### [Instructions to follow]
Write out again only the lines running from the one that contains "理は冷やし中華 「あり得ないほどダルい」" to the end of the records below, including both the first and the last.

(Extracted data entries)
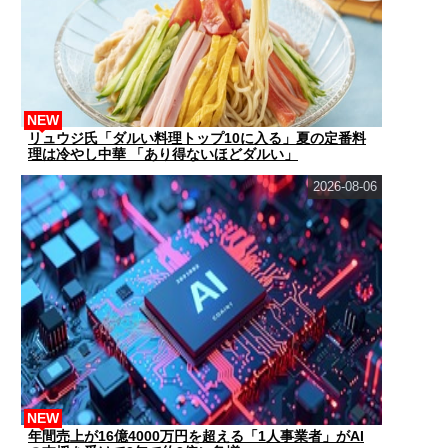
NEW
リュウジ氏「ダルい料理トップ10に入る」夏の定番料
理は冷やし中華 「あり得ないほどダルい」
2026-08-06
NEW
年間売上が16億4000万円を超える「1人事業者」がAI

### [Finished task]
理は冷やし中華 「あり得ないほどダルい」
2026-08-06
NEW
年間売上が16億4000万円を超える「1人事業者」がAI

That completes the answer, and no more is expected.